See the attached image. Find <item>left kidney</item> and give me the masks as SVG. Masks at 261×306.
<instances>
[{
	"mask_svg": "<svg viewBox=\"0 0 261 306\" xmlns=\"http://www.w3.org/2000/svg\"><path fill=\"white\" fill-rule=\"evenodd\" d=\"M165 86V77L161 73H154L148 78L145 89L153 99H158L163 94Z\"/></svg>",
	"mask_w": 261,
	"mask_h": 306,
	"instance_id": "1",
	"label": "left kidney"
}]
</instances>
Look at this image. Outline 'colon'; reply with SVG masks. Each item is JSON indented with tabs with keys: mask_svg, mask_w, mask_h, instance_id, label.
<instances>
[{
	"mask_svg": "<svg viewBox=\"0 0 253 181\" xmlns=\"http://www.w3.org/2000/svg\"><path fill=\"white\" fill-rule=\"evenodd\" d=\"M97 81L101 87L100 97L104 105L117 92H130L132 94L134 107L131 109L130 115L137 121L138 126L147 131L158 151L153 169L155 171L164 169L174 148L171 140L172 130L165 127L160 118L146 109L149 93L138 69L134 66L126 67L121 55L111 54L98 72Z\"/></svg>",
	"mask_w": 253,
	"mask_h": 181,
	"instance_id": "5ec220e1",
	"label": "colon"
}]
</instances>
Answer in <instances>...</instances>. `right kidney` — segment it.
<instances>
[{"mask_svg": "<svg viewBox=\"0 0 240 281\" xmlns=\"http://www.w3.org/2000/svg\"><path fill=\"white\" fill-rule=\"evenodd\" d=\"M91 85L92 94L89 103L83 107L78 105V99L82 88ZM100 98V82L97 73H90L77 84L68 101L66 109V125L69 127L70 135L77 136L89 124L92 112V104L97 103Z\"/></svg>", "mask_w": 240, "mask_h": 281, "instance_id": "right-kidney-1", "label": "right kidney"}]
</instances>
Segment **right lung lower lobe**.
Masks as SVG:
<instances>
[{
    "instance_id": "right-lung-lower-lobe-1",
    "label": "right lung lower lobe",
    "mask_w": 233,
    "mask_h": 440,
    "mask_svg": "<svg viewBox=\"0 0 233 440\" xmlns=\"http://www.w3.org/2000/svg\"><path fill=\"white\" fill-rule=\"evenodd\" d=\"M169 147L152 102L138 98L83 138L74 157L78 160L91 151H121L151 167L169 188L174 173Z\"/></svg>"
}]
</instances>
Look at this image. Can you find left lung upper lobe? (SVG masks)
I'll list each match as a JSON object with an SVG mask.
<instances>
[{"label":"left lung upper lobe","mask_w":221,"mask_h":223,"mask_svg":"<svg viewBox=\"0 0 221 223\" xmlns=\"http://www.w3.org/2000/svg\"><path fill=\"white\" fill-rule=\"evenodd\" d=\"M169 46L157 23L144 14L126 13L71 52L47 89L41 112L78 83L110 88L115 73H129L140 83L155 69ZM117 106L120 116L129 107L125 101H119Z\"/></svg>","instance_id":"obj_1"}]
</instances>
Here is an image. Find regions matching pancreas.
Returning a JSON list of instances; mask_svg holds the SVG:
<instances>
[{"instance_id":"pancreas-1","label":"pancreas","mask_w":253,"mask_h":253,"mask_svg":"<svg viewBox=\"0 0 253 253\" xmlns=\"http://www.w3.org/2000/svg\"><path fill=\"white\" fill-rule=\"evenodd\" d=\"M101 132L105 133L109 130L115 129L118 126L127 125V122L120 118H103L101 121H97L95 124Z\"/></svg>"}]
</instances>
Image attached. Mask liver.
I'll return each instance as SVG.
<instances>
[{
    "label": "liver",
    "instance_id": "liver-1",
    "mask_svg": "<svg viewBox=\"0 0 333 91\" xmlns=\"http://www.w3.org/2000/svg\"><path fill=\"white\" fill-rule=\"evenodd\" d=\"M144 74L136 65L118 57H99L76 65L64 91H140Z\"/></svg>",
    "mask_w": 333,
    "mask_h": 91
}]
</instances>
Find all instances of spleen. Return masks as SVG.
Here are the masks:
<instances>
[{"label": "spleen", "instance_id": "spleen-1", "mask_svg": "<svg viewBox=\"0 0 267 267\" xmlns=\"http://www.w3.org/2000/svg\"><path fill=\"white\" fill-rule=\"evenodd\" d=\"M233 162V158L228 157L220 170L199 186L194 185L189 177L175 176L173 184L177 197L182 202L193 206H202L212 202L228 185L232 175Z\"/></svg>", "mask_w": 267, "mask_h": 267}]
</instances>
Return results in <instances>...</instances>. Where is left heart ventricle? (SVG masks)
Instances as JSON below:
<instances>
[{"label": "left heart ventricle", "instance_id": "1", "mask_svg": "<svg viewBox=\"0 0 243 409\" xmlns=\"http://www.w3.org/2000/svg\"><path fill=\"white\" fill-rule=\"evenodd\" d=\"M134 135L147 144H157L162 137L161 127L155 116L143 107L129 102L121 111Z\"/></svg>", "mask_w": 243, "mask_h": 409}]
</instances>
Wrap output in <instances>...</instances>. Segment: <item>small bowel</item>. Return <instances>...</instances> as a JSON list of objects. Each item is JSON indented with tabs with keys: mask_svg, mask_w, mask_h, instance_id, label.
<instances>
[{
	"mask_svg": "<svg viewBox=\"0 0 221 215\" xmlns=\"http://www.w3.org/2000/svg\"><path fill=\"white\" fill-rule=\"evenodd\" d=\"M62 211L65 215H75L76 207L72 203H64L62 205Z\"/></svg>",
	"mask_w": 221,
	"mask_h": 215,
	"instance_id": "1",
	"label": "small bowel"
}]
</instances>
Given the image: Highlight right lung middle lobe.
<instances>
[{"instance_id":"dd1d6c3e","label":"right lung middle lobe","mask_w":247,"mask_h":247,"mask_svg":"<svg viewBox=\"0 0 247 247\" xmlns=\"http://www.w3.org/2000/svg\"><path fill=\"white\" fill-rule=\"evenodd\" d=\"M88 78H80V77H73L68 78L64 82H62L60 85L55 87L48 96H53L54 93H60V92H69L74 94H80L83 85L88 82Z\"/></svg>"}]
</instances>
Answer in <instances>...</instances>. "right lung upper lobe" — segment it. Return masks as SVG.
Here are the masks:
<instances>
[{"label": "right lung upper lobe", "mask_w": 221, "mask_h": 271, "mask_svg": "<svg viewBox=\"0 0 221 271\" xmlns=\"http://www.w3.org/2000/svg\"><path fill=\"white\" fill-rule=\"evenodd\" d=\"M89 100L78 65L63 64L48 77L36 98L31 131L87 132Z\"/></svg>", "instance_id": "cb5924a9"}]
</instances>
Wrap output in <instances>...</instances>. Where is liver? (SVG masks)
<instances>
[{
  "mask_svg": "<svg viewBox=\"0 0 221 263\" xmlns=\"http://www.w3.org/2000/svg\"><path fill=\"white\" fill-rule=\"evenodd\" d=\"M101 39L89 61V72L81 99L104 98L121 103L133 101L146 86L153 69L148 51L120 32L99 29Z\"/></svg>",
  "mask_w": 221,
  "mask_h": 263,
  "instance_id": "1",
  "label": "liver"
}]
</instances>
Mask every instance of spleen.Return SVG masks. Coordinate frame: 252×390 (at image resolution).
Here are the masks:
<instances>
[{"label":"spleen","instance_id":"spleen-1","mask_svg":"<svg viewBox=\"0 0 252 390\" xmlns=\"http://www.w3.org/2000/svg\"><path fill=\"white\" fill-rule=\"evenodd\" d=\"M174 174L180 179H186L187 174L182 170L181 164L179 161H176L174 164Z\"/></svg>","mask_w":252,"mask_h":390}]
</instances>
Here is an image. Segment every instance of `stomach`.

▸ **What is expected**:
Repeat the listing exactly, from its first line to its last.

▸ **Solved exercise**:
See the attached image. Find <item>left kidney</item> and give me the masks as SVG. Masks at 261×306.
<instances>
[{
	"mask_svg": "<svg viewBox=\"0 0 261 306\" xmlns=\"http://www.w3.org/2000/svg\"><path fill=\"white\" fill-rule=\"evenodd\" d=\"M165 86V77L161 73H154L148 78L145 89L153 99H158L163 94Z\"/></svg>",
	"mask_w": 261,
	"mask_h": 306,
	"instance_id": "1",
	"label": "left kidney"
}]
</instances>
Look at this image. Outline 'colon'; reply with SVG masks. Each item is JSON indented with tabs with keys: mask_svg, mask_w, mask_h, instance_id, label.
<instances>
[{
	"mask_svg": "<svg viewBox=\"0 0 253 181\" xmlns=\"http://www.w3.org/2000/svg\"><path fill=\"white\" fill-rule=\"evenodd\" d=\"M97 81L101 87L100 97L104 105L117 92H130L132 94L134 107L131 109L130 115L137 121L138 126L147 131L158 151L153 169L155 171L164 169L174 148L171 140L172 130L165 127L160 118L146 109L149 93L138 69L134 66L126 67L121 55L111 54L98 72Z\"/></svg>",
	"mask_w": 253,
	"mask_h": 181,
	"instance_id": "5ec220e1",
	"label": "colon"
}]
</instances>
Answer in <instances>...</instances>. `right kidney` — segment it.
<instances>
[{"mask_svg": "<svg viewBox=\"0 0 240 281\" xmlns=\"http://www.w3.org/2000/svg\"><path fill=\"white\" fill-rule=\"evenodd\" d=\"M91 85L92 94L89 103L83 107L78 105V99L82 88ZM100 98V82L97 73H90L77 84L68 101L66 109V125L69 127L70 135L77 136L89 124L92 112V104L97 103Z\"/></svg>", "mask_w": 240, "mask_h": 281, "instance_id": "right-kidney-1", "label": "right kidney"}]
</instances>
Segment **right lung lower lobe**.
Masks as SVG:
<instances>
[{
    "instance_id": "right-lung-lower-lobe-1",
    "label": "right lung lower lobe",
    "mask_w": 233,
    "mask_h": 440,
    "mask_svg": "<svg viewBox=\"0 0 233 440\" xmlns=\"http://www.w3.org/2000/svg\"><path fill=\"white\" fill-rule=\"evenodd\" d=\"M169 147L152 102L138 98L83 138L74 157L78 160L91 151H121L151 167L169 188L174 173Z\"/></svg>"
}]
</instances>
Look at this image. Can you find left lung upper lobe? (SVG masks)
I'll list each match as a JSON object with an SVG mask.
<instances>
[{"label":"left lung upper lobe","mask_w":221,"mask_h":223,"mask_svg":"<svg viewBox=\"0 0 221 223\" xmlns=\"http://www.w3.org/2000/svg\"><path fill=\"white\" fill-rule=\"evenodd\" d=\"M169 46L157 23L144 14L126 13L71 52L47 89L41 112L78 83L110 88L115 73H129L140 83L155 69ZM117 106L120 116L129 107L125 101H119Z\"/></svg>","instance_id":"obj_1"}]
</instances>
Here is an image. Find regions matching pancreas.
Returning a JSON list of instances; mask_svg holds the SVG:
<instances>
[{"instance_id":"pancreas-1","label":"pancreas","mask_w":253,"mask_h":253,"mask_svg":"<svg viewBox=\"0 0 253 253\" xmlns=\"http://www.w3.org/2000/svg\"><path fill=\"white\" fill-rule=\"evenodd\" d=\"M101 132L105 133L109 130L115 129L118 126L127 125V122L120 118H103L101 121H97L95 124Z\"/></svg>"}]
</instances>
Image attached. Mask liver.
I'll return each instance as SVG.
<instances>
[{
    "label": "liver",
    "instance_id": "liver-1",
    "mask_svg": "<svg viewBox=\"0 0 333 91\" xmlns=\"http://www.w3.org/2000/svg\"><path fill=\"white\" fill-rule=\"evenodd\" d=\"M144 74L136 65L118 57H99L76 65L64 91H140Z\"/></svg>",
    "mask_w": 333,
    "mask_h": 91
}]
</instances>
Find all instances of spleen. Return masks as SVG.
Here are the masks:
<instances>
[{"label": "spleen", "instance_id": "spleen-1", "mask_svg": "<svg viewBox=\"0 0 267 267\" xmlns=\"http://www.w3.org/2000/svg\"><path fill=\"white\" fill-rule=\"evenodd\" d=\"M233 162V158L228 157L220 170L199 186L194 185L189 177L175 176L173 184L177 197L182 202L193 206H202L212 202L228 185L232 175Z\"/></svg>", "mask_w": 267, "mask_h": 267}]
</instances>
Return results in <instances>...</instances>. Where is left heart ventricle? (SVG masks)
Instances as JSON below:
<instances>
[{"label": "left heart ventricle", "instance_id": "1", "mask_svg": "<svg viewBox=\"0 0 243 409\" xmlns=\"http://www.w3.org/2000/svg\"><path fill=\"white\" fill-rule=\"evenodd\" d=\"M134 135L147 144H157L162 137L161 127L155 116L143 107L129 102L121 111Z\"/></svg>", "mask_w": 243, "mask_h": 409}]
</instances>
Wrap output in <instances>...</instances>. Segment: <item>small bowel</item>. Return <instances>...</instances> as a JSON list of objects. Each item is JSON indented with tabs with keys: mask_svg, mask_w, mask_h, instance_id, label.
<instances>
[{
	"mask_svg": "<svg viewBox=\"0 0 221 215\" xmlns=\"http://www.w3.org/2000/svg\"><path fill=\"white\" fill-rule=\"evenodd\" d=\"M62 211L65 215H75L76 207L72 203H64L62 205Z\"/></svg>",
	"mask_w": 221,
	"mask_h": 215,
	"instance_id": "1",
	"label": "small bowel"
}]
</instances>
Given the image: Highlight right lung middle lobe.
<instances>
[{"instance_id":"dd1d6c3e","label":"right lung middle lobe","mask_w":247,"mask_h":247,"mask_svg":"<svg viewBox=\"0 0 247 247\" xmlns=\"http://www.w3.org/2000/svg\"><path fill=\"white\" fill-rule=\"evenodd\" d=\"M88 78H80V77H73L68 78L64 82H62L60 85L55 87L48 96H53L54 93H60V92H69L74 94H80L83 85L88 82Z\"/></svg>"}]
</instances>
Answer in <instances>...</instances>. "right lung upper lobe" — segment it. Return masks as SVG.
Here are the masks:
<instances>
[{"label": "right lung upper lobe", "mask_w": 221, "mask_h": 271, "mask_svg": "<svg viewBox=\"0 0 221 271\" xmlns=\"http://www.w3.org/2000/svg\"><path fill=\"white\" fill-rule=\"evenodd\" d=\"M89 100L78 65L63 64L48 77L36 98L31 131L87 132Z\"/></svg>", "instance_id": "cb5924a9"}]
</instances>
Wrap output in <instances>...</instances>. Where is liver? (SVG masks)
<instances>
[{
  "mask_svg": "<svg viewBox=\"0 0 221 263\" xmlns=\"http://www.w3.org/2000/svg\"><path fill=\"white\" fill-rule=\"evenodd\" d=\"M101 39L89 61V72L81 99L104 98L121 103L133 101L146 86L153 69L148 51L120 32L99 29Z\"/></svg>",
  "mask_w": 221,
  "mask_h": 263,
  "instance_id": "1",
  "label": "liver"
}]
</instances>
Mask every instance of spleen.Return SVG masks. Coordinate frame: 252×390 (at image resolution).
Here are the masks:
<instances>
[{"label":"spleen","instance_id":"spleen-1","mask_svg":"<svg viewBox=\"0 0 252 390\" xmlns=\"http://www.w3.org/2000/svg\"><path fill=\"white\" fill-rule=\"evenodd\" d=\"M174 174L180 179H186L187 174L182 170L181 164L179 161H176L174 164Z\"/></svg>","mask_w":252,"mask_h":390}]
</instances>
Here is an image. Segment every instance of `stomach`.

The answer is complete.